Juan Cole makes a case for getting U.S. ground troops out of Iraq -- without regard for the number of U.S. casualties or the deceptive nature of the original rationale for war. The army should go, he says, because it's decreasing stability, not increasing it -- and we're "brutalizing" our troops in the process.
Going to the second point are new allegations of persistent cruelty toward Iraqi prisoners, the notion that Abu Ghraib was an anomaly is looking more and more like fantasy.

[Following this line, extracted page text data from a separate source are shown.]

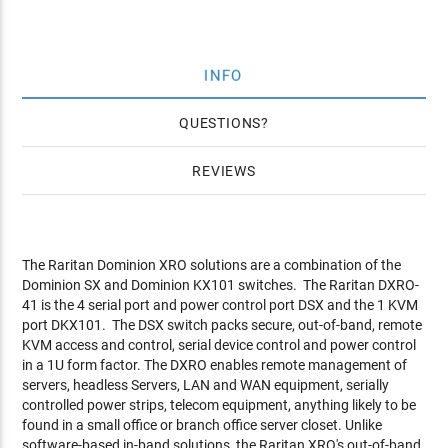
INFO
QUESTIONS
REVIEWS
The Raritan Dominion XRO solutions are a combination of the
Dominion SX and Dominion KX101 switches. The Raritan DXRO-
41 is the 4 serial port and power control port DSX and the 1 KVM
port DKX101. The DSX switch packs secure, out-of-band, remote
KVM access and control, serial device control and power control
in a 1U form factor. The DXRO enables remote management of
servers, headless Servers, LAN and WAN equipment, serially
controlled power strips, telecom equipment, anything likely to be
found in a small office or branch office server closet. Unlike
software-based in-band solutions, the Raritan XRO's out-of-band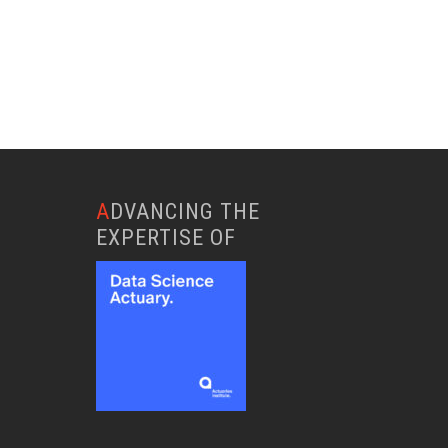
ADVANCING THE
EXPERTISE OF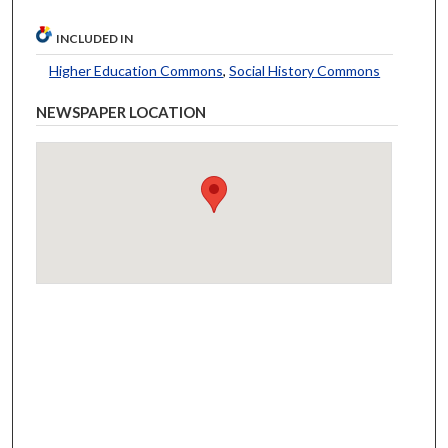
INCLUDED IN
Higher Education Commons
,
Social History Commons
NEWSPAPER LOCATION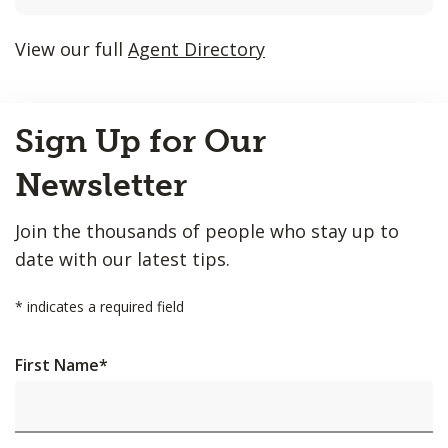
listings
will
View our full
Agent Directory
update
as
Back
each
Sign Up for Our
to
option
Top
is
Newsletter
entered.
Join the thousands of people who stay up to
date with our latest tips.
*
indicates a required field
First Name
*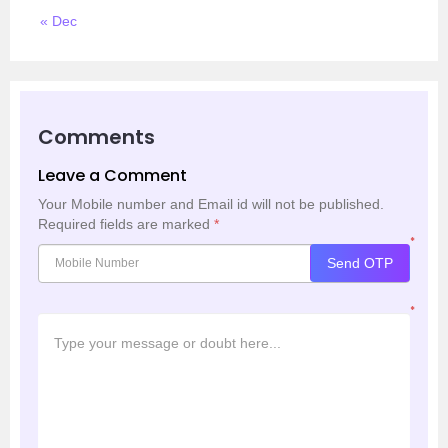
« Dec
Comments
Leave a Comment
Your Mobile number and Email id will not be published.
Required fields are marked
*
*
Send OTP
*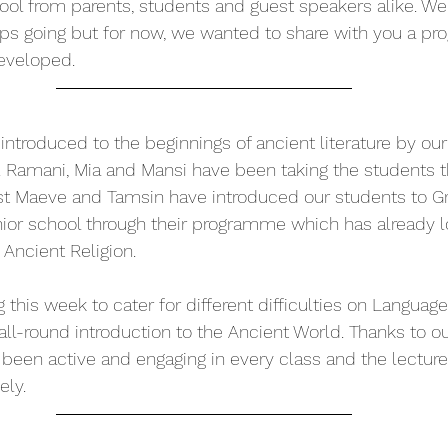
ool from parents, students and guest speakers alike. W
 going but for now, we wanted to share with you a prog
eveloped.
ntroduced to the beginnings of ancient literature by our 
. Ramani, Mia and Mansi have been taking the students t
lst Maeve and Tamsin have introduced our students to G
ior school through their programme which has already l
Ancient Religion. 
g this week to cater for different difficulties on Language
all-round introduction to the Ancient World. Thanks to ou
 been active and engaging in every class and the lectur
ely.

"On their day off people would show up all the time," the sergeant continues in the HRW report. "Everyone in camp knew if you wanted to work out your frustration you show up at the PUC tent. In a way it was sport. The cooks were all U.S. soldiers. One day a sergeant shows up and tells a PUC to grab a pole. He told him to bend over and broke the guy's leg with a mini Louisville Slugger that was a metal bat. He was the cook."
(note: "PUC"="Persons Under Control", i.e. prisoners).
Can Christopher Hitchens answer this by continuing to change the subject to Israel/Palestine?
(For what it's worth, Cole also makes the case for a maintaining some military presence in Iraq; just not large-scale ground forces.)
The Juan Cole stuff comes to us via the indispensible Dr. Green, by the way.